TL; DR;
In modern releases, you should use $reduce with $setUnion after the original $group , as shown:
db.collection.aggregate([ { "$group": { "_id": { "Host": "$Host", "ArtId": "$ArtId" }, "count": { "$sum": 1 }, "tags": { "$addToSet": "$tags" } }}, { "$addFields": { "tags": { "$reduce": { "input": "$tags", "initialValue": [], "in": { "$setUnion": [ "$$value", "$$this" ] } } } }} ])
You were right in looking for the $addToSet operator, but when working with content in an array, you usually need to process $unwind . This “de-normalizes” the array entries and essentially makes a “copy” of the parent document with each array entry as an exceptional value in the field. This is what you need to avoid the behavior that you see without using it.
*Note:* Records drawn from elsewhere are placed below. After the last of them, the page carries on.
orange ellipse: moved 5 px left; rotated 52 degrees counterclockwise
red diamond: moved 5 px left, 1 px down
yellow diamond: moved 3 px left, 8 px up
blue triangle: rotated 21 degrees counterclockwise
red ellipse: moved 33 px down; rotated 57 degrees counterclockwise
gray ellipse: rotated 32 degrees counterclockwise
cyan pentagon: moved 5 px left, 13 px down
Your "account" presents an interesting problem, although it can be easily resolved with a "double unwind" after the initial $group :
db.collection.aggregate([
This final bit with $project also exists because I used "temporary" names for each of the fields in the other stages of the aggregation pipeline. This is due to the fact that in $project , which "copies" the fields from the existing stage in the order they already appeared "before any" new "fields are added to the document.
Otherwise, the output will look like this:
{ "count":2 , "tags":[ "tag1", "tag2", "tag3" ], "Host": "abc.com", "ArtId": "123" }
If the fields are not in the order in which you think. Trivial indeed, but it is important for some people, so it’s worth explaining why and how to handle it.
So $unwind does the work of separating elements, not arrays, and doing $group first allows you to get the "count" of the entry of the "grouping".
The $first operator, which is used later, "saves" the value of "count" because it just got "duplicated" for each value that is present in the "tags" array. It’s all the same value, so it doesn’t matter. Just pick one.